GCP-Terraform to deploy Private GKE Cluster.

Sumit K
Google Cloud - Community
10 min readMar 7, 2023

--

One of your most important decisions when creating a GKE cluster is deciding whether it will be public or private. Public Clusters are assigned with public and private IP addresses both and they can be accessed anywhere on the internet. However, on the other hand, Private clusters are assigned with a private IP address. Having said that, clusters are isolated from inbound and outbound traffic. Nodes in the private cluster can not be accessed by the client. The nodes can only connect to the internet with the cloud NAT. So this provides better security.

Secure GKE Private Cluster

Today, We are going to learn and deploy GKE private clusters. In GKE, private clusters are the clusters whose nodes are isolated from inbound and outbound traffic by assigning them internal IP addresses only. Private clusters in GKE have the option of exposing the control plane endpoint as a publicly accessible address or as a private address.

Please keep in mind, Nodes in private clusters are assigned with the Private IP. this means they are isolated from inbound and outbound communication until you configured cloud NAT.NAT service will allow nodes in the private network to access the internet, enabling them to download the required images from the Docker hub or the public registry else go for the private registry if you restrict both incoming and outgoing traffic. Hope this is clear. One more point that you should remember is that Private clusters can also have private endpoints as well as public endpoints.

  1. If you choose a public endpoint, you can manage your GKE cluster outside of GCP however you can whitelist the IP range in authorized networks to limit who can manage your cluster. this will allow you to manage your cluster from certain locations on the internet.
  2. If you decided to completely shut off a private and public endpoint then you won’t be able to manage it outside of GCP but you can manage it from GCP tools or the bastion host that you want to authorize its internal IP range. This approach is definitely the most restrictive and secure option and is widely adopted by organizations.

Kubernetes (K8s) is one of the best container orchestration platforms today, but it is also complex. Because Kubernetes aims to be a general solution for specific problems, it has many moving parts. Each of these parts must be understood and configured to meet your unique requirements.k8s is a complex tool but it brings great value to the business but sometimes at great cost in time, money, and developer frustration.

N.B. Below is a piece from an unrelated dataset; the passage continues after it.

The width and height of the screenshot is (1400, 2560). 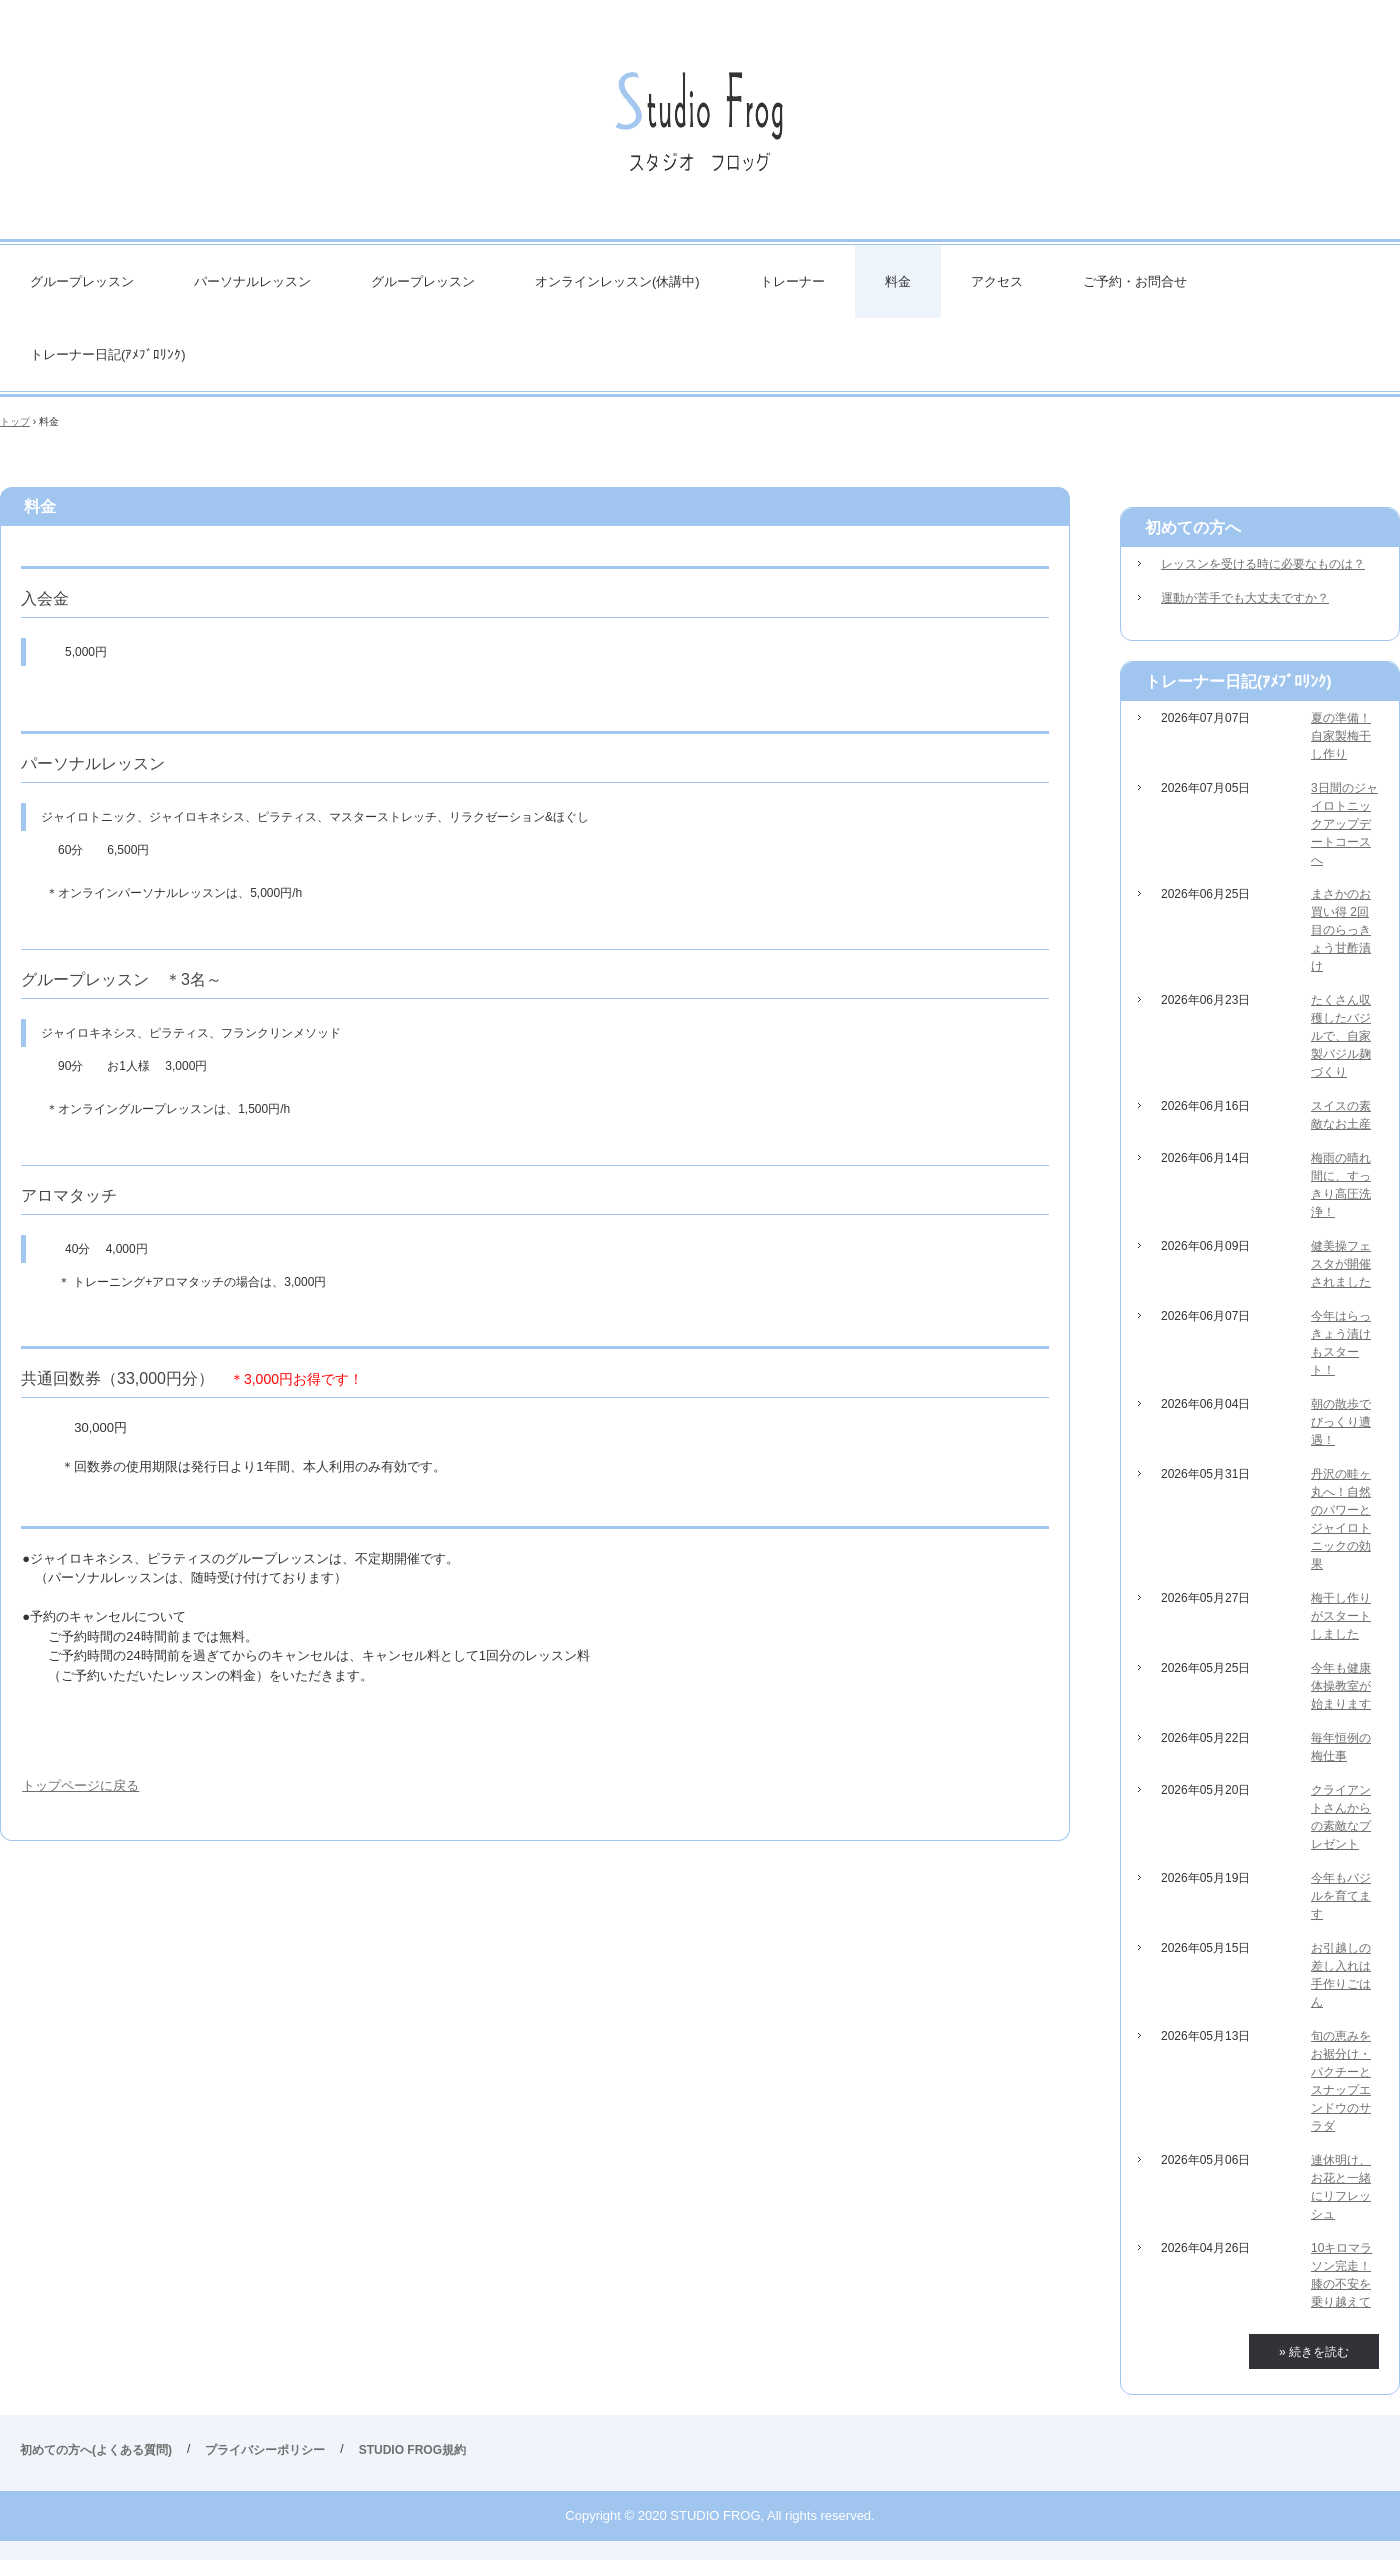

Kubernetes really shines when your application consists of multiple services running in different containers. Kubernetes is powerful, but that does not mean it’s the right choice for every team and every app. I am not going much deep into it but you must have a basic understanding of containerization and Kubernetes. Alright! we have covered enough theories to get straight to the demo.

In this demo, you will create the following resources:

  • A network named vpc1.
  • A Subnetwork named subnet1.
  • A private cluster named my-gke-cluster has private nodes and has no client access to the public endpoint.
  • Managed node pool with 3 sets of nodes.
  • A Linux Jump host named jump-host with internal IP only. No Public IP is attached. This machine will be accessible over the internal ipv4 address using IAP.
  • A Cloud Nat gateway named nat-config
  • IAP SSH permission
  • Firewall rule to allow access to jump host via IAP.

To provide outbound internet access for your private nodes, such as to pull images from an external registry, use Cloud NAT to create and configure a Cloud Router. Cloud NAT lets private clusters establish outbound connections over the internet to send and receive packets.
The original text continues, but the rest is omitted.